Saturday, September 13, 2014

streetlamp

My sister and I were walking home in the dark, coming from the worser side of town.

We had stopped at the gas station and got coffee. This was not because we did not have coffee at home, or because the coffee from the gas station was appealing in the slightest, but just because we like the walk. The cracked gray asphalt, the barking one-eyed dogs, the drooping sunflowers and rich sunset on our backs. Dusk settled before we even realized it.

Then it was just dark.

Televisions hummed. The paper sleeves warmed our hands in the summer night air. I zipped up my hoodie and stuffed a hand in my pocket, trying to make my shadow as big as possible, and failing pretty badly. My sister did not seem to notice either where she was or who she was. I am not even sure she knew where she was going. I watched her shadow wander like a drunken ghost behind me.

I worried.

In the light of a streetlamp in front of us, a parked car sat sentry over a group of neighborhood children. Neighborhood children, in their grasp of the greatly familial pack mentality, have no concept of age. Teenagers still with toddlers, all together, all playing the same games in the dark.

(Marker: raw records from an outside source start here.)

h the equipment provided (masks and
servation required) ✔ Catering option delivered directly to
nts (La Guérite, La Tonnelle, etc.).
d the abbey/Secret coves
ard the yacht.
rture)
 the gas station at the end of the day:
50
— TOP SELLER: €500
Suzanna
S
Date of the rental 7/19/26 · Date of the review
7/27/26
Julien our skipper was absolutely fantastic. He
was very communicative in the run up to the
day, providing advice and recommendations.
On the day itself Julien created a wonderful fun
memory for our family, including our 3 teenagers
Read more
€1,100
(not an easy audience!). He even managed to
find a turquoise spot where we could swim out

The younger ones giggle and shout in the distance, broken bits of spanish bouncing off the cars. They tickle and wrestle and ride tiny bicycles around each other, tumbling over and laughing and crying. They skip stones across the road as if it were an endless black lake.

The cars cannot touch them.

A boy and a girl, older than the others but not old enough, leaned against the car like the paperback cover of a really bad novel. The cheap romance kind that thrift stores crawl with. The kind that make you wonder if literature and graphic design were things people ever even went to college for.

The boy folded his thick arms over his thick chest, a shiver blowing through his striped blue shirt. The girl, arm around his, ankles crossed, leaned against the door of the second-hand civic like she was selling it. She gazed up at his crooked-toothed grin like he was the sun, moon, and all the stars which we could not see.

She laughed like something that makes you want to cringe. She laughed like sixth grade lunches, and crickets under your bed. As I passed, we regarded each other with the caution of strangers in the dark, and for a moment I forgot that I was no officer and no one's mother.

The girl and boy looked at me, as embarrassed as mismatched socks under a suit.

But you are only children... The thought settled in the street before I could help it. The girl fidgeted uncomfortably, and the boy looked at his feet. I forced myself to smile an apology, for they were only playing pretend.

A chubby young boy of about six started talking to my dog, and smiled up at me, streetlight warm and bright upon his face. He asked if he could pet her. "Of course," I said. Then, under my breath, somehow embarrassed that my sister might hear me, "Por supuesto. She won't bite you."

My dog wanted to be home. I motioned for her to come up to the boy, but she backed away, cowering into the dark. "Hey, it's okay," I told her.

"I'm sorry," I told the boy. "She's afraid of the dark."

I knelt down and held her steady, and the boy cautiously and gently moved a small, soft hand over her head. My dog is very soft, and children often ask to pet her. She is very good with kids most of the time. This was one of those times.

My sister was, by this time, in front of me, and wondering where I had gone. "Goodnight," I said to the boy, and waved to the unspecified space behind me.

"Goodnight," the kids called back.

I talked about the kids and the streetlight while lying in the grass with Charlotte and Sally a few days later, watching softball practice. It was one of the sleepy cloudy times in life when you don't have anywhere you'd rather be and no one you would rather be beside. These are the times I fill with telling badly constructed stories about beautiful moments, trying to piece the images together and put color and movement and meaning to them. But in the end it is not the image or the words that stick with you in that moment; it is the head on your chest and the hand in yours and the shoes all leaning against each other in a lazy tangle of affection, very much like the children against the car.

We, too, are only children in the dark, while the televisions hum, and it is only a matter of time before a child a few years older passes by and casts us a look of shame before we begin to question our place under the streetlamp.